Once I arrived at the school I had a little bit of a panic attack. To give you an idea of where I’m living right now, my room is in the back of a kindergarten classroom. The bathroom is occupied by one frog, two large termites (not sure what they are), and two squatting toilets. My bed is a wooden plank with a sheet on it. I guess it’s good that I don’t spend much of time in there anyway. The village is really small, but there are some places to hang out. There’s one lovely coffee shop, one restaurant, a temple and a school. And the kids are always playing and asking you to play with them. “Teacha, teacha” they say. It’s pretty cute.

My first day at school, I didn’t get a class, but I shadowed a science one. The volunteers here are given three classes to actually teach because they want the kids to learn as much English as they can. I’ve never taught a class before, obviously, but the other volunteers said they improvised and it was fine. It’s kind of like being a camp counselor. You sing songs with them and practice basic English words like colors, numbers and simple phrases.

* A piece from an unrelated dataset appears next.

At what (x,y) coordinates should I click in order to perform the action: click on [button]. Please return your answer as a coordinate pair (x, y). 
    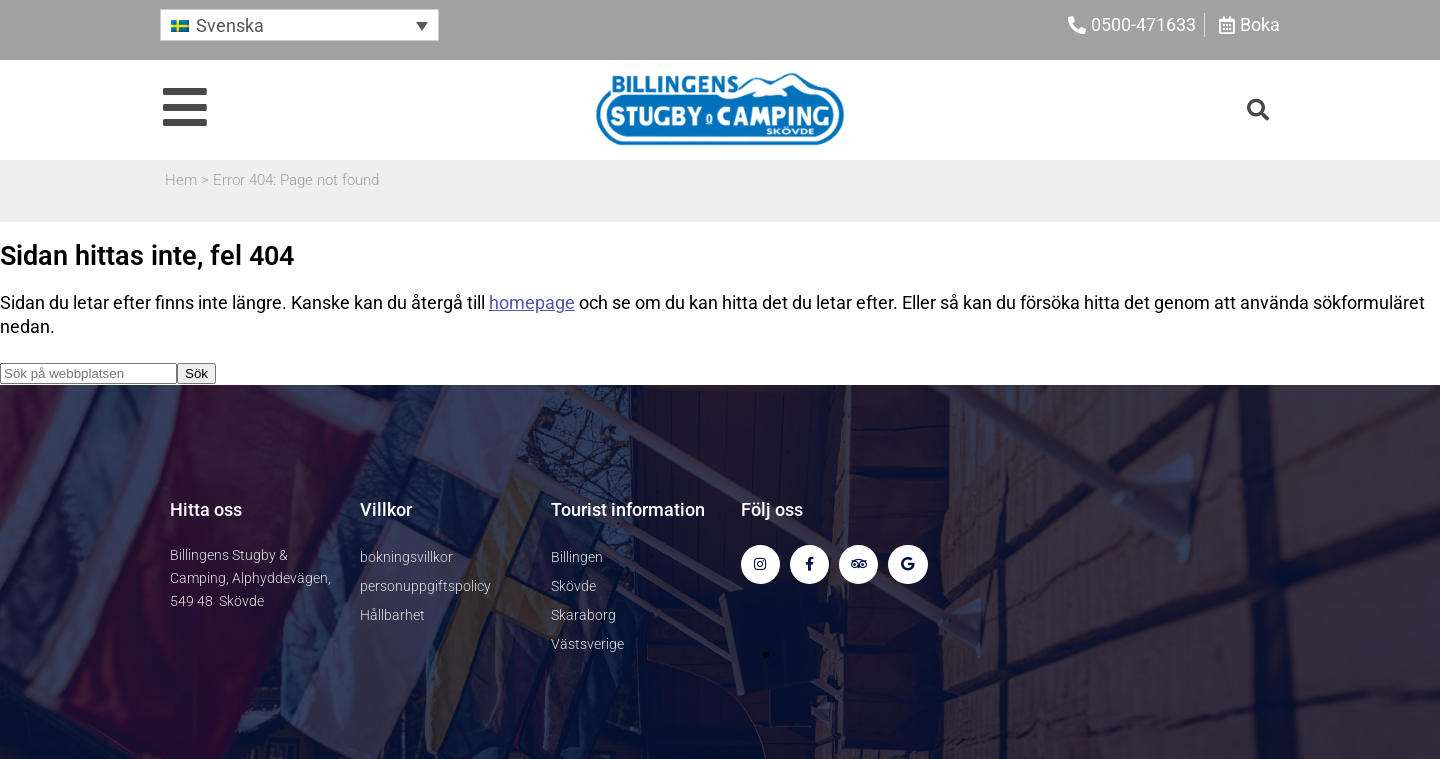
    Looking at the image, I should click on (299, 24).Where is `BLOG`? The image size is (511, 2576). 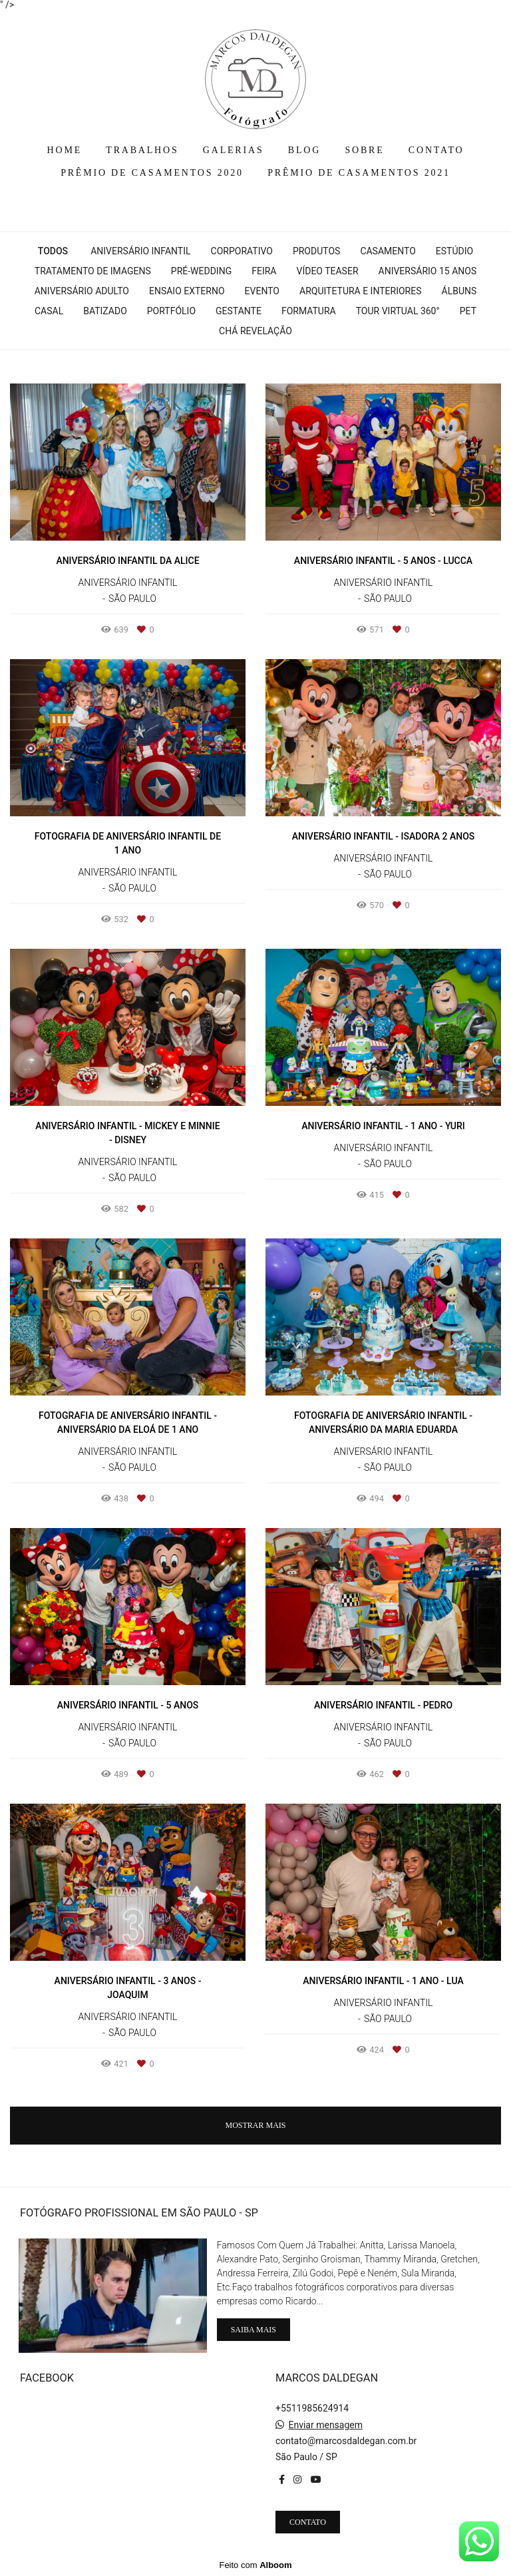
BLOG is located at coordinates (304, 150).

I’ve been told I’m going to be a substitute P.E. teacher next week, so that should be interesting. A lot of people just stay here for a week or two. Two volunteers are leaving tomorrow, and they’re pretty sad about it.  I’m not sure how long I’m going to stay because I’d like to go to Chiang Mai before heading to the islands. Maybe two weeks, or maybe one.

On Friday night, Sunee — the head of the volunteer program — had a reunion with friends and she invited the volunteers to join. We ate authentic Thai food and met her fellow Thai friends. It was a lot of fun! There was even an American who has been volunteering  in the Peace Corps.